START DATA FOR THE TASK

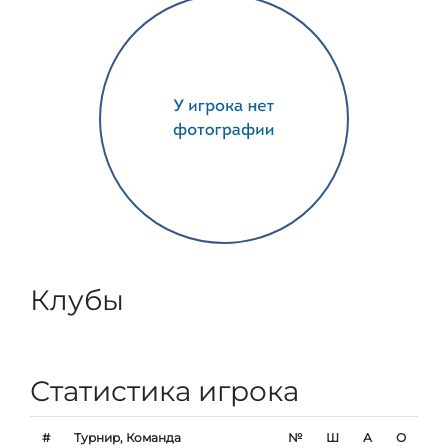
Клубы
Статистика игрока
#
Турнир, Команда
№
Ш
А
О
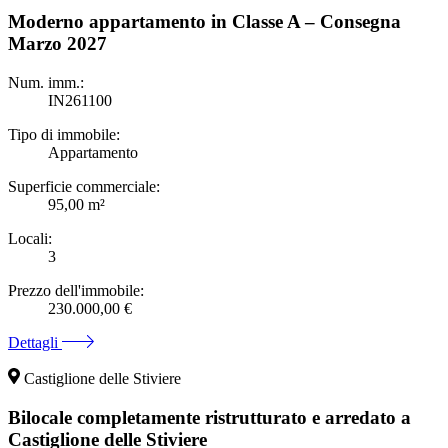
Moderno appartamento in Classe A – Consegna
Marzo 2027
Num. imm.:
IN261100
Tipo di immobile:
Appartamento
Superficie commerciale:
95,00 m²
Locali:
3
Prezzo dell'immobile:
230.000,00 €
Dettagli
Castiglione delle Stiviere
Bilocale completamente ristrutturato e arredato a
Castiglione delle Stiviere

END DATA FOR THE TASK

▸ YOUR TASK
None of the pictures belong in the copy; transcribe the rest of the data exactly.

▸ ANSWER BELOW
Клубы
Статистика игрока
#
Турнир, Команда
№
Ш
А
О
Moderno appartamento in Classe A – Consegna
Marzo 2027
Num. imm.:
IN261100
Tipo di immobile:
Appartamento
Superficie commerciale:
95,00 m²
Locali:
3
Prezzo dell'immobile:
230.000,00 €
Dettagli
Castiglione delle Stiviere
Bilocale completamente ristrutturato e arredato a
Castiglione delle Stiviere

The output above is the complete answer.